Relevant Legislative provisions

  1. Subsection 473DC(3) of the Act provides the Authority with a discretion to invite the applicant to give new information:

    (3)... The Immigration Assessment Authority may invite a person, orally or in writing, to give new information:

    (a)in writing: or

    (b)at an interview, whether conducted in person, by telephone or in any other way.

Proceeding in this Court

  1. At the hearing before me, the Applicant was represented by Mr R Chia of counsel on a direct access basis, and the First Respondent by Mr T Reilly of counsel.

Ground 1

Applicant’s submissions

  1. By ground 1, the Applicant contends that the Authority fell into error in failing to consider, or give proper consideration to, the Applicant’s claim to fear harm from paramilitaries in Sri Lanka.

  2. Mr Chia refers to the Applicant’s Statement, specifically:

    They never believed that I was innocent and had no connection at all with the LTTE. They constantly accused me of being an LTTE cadre and told me that I was training during the time the LTTE occupied our house.

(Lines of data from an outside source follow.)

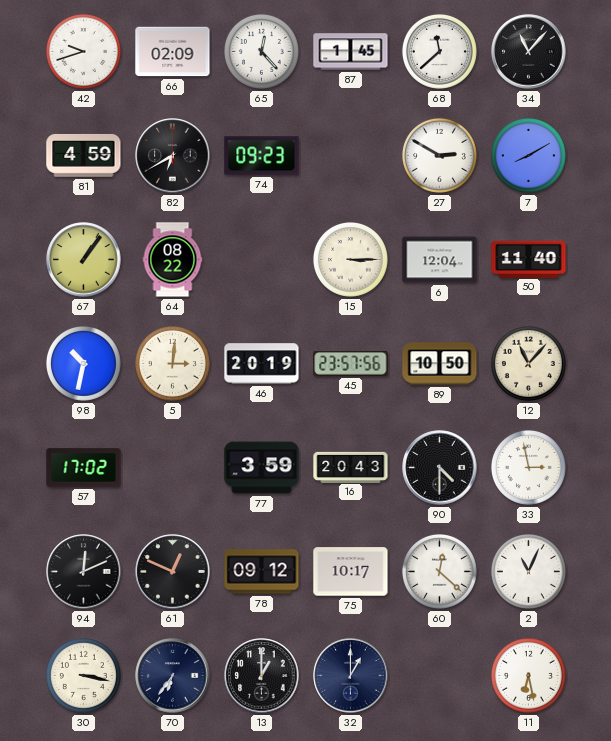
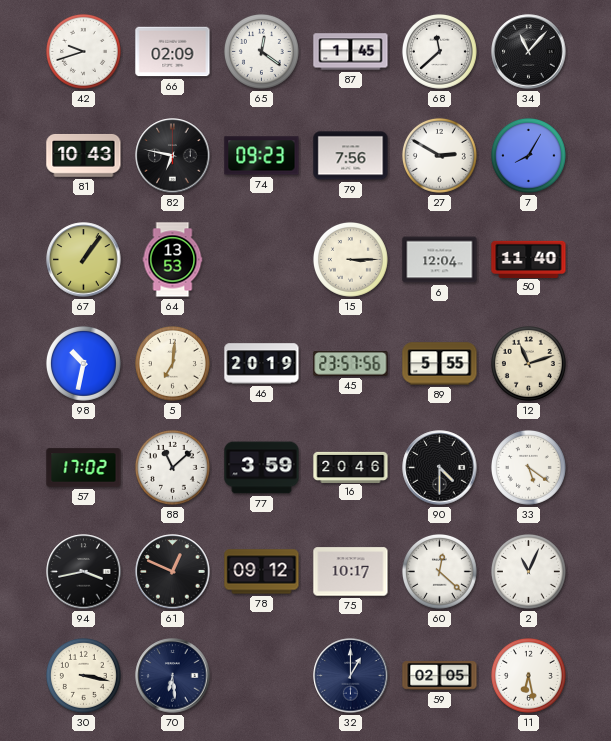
65: 12:23 -> 12:21
81: 4:59 -> 10:43
82: 6:40 -> 6:47
79: none -> 7:56
7: 8:10 -> 8:05
64: 08:22 -> 13:53
5: 3:01 -> 7:01
89: 10:50 -> 5:55
12: 11:07 -> 11:12
88: none -> 11:08
16: 20:43 -> 20:46
33: 2:58 -> 5:21
94: 12:11 -> 3:43
70: 6:36 -> 6:29
13: 1:00 -> none
59: none -> 02:05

  3. Mr Chia submits that this highlights that the Applicant’s claim was that he would be perceived to be an LTTE cadre, not that he was an LTTE cadre.  Mr Chia draws attention to the Applicant’s claims that were he to return, he would be taken to one of the LTTE rehabilitation camps, where he would likely be killed.  Mr Chia submits that this creates a twofold claim: first that the Tamil paramilitaries threatened to kill him, and secondly, that the Tamil paramilitaries acted as informants and interpreters for the SLA, and would inform the SLA that he was an LTTE cadre, facilitating him being sent to an LTTE rehabilitation camp.

  4. Mr Chia submits that the Authority at [38] (see above at [39]) does not make any finding in relation to the Tamil paramilitaries either seeking to threaten or hurt the Applicant directly, or seeking to facilitate adverse action being taken against the Applicant by the Sri Lankan authorities. 

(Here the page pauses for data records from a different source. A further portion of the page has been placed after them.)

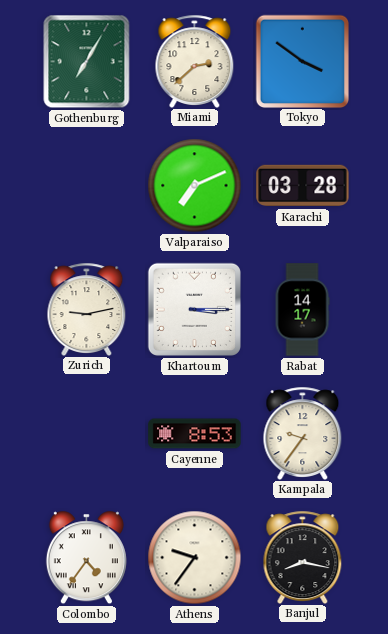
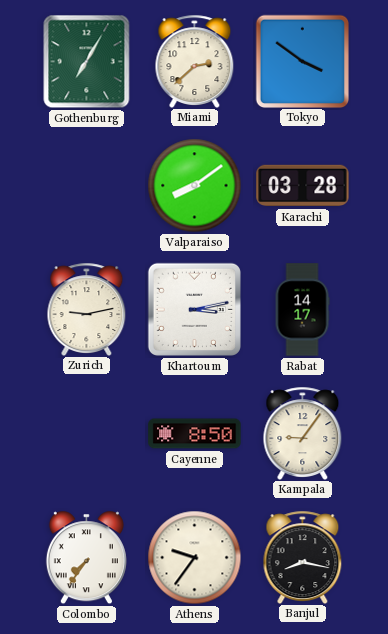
Valparaiso: 7:11 -> 8:09
Khartoum: 3:15 -> 3:13
Cayenne: 8:53 -> 8:50
Kampala: 9:36 -> 9:06
Colombo: 4:36 -> 7:36
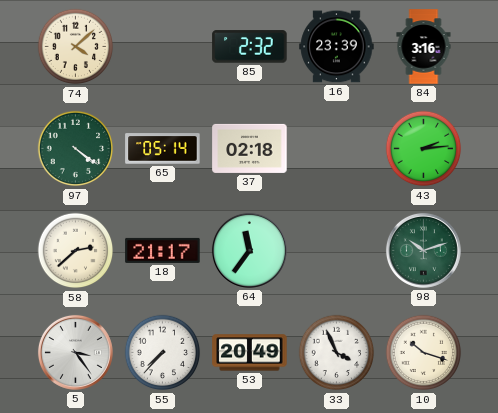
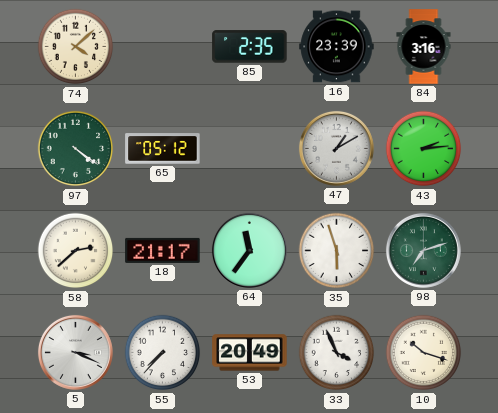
85: 2:32 -> 2:35
65: 05:14 -> 05:12
37: 02:18 -> none
47: none -> 1:10
35: none -> 5:57
98: 10:12 -> 7:12
5: 3:24 -> 3:19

  5. Mr Chia refers to Applicant WAEE v Minister for Immigration & Multicultural & Indigenous Affairs [2003] FCAFC 184; (2003) 256 FCR 593, 604, where the Full Court of the Federal Court of Australia stated that when there are issues with evidence advanced by an applicant, a failure to deal with it in its published reasons may raise a strong inference that it has been overlooked. Mr Chia submits the lack of reference to the Tamil paramilitaries raises such an inference as stated in WAEE that an integer of the Applicant’s claim has been overlooked.

  6. Mr Chia relies on CDD15 v Minister for Immigration and Border Protection [2017] FCAFC 65; (2017) 250 FCR 587, where the Full Court found that Tribunal did not address in its reasons a factual integer of the applicant’s claim in relation to fearing harm from the police. Mr Chia submits the circumstances considered in CDD15 are analogous to the present case, as both required the applicant to modify their conduct to avoid harm.  That is, Mr Chia argues, living with the priest was a modification of the Applicant’s behaviour to avoid harm from the Sri Lankan authorities.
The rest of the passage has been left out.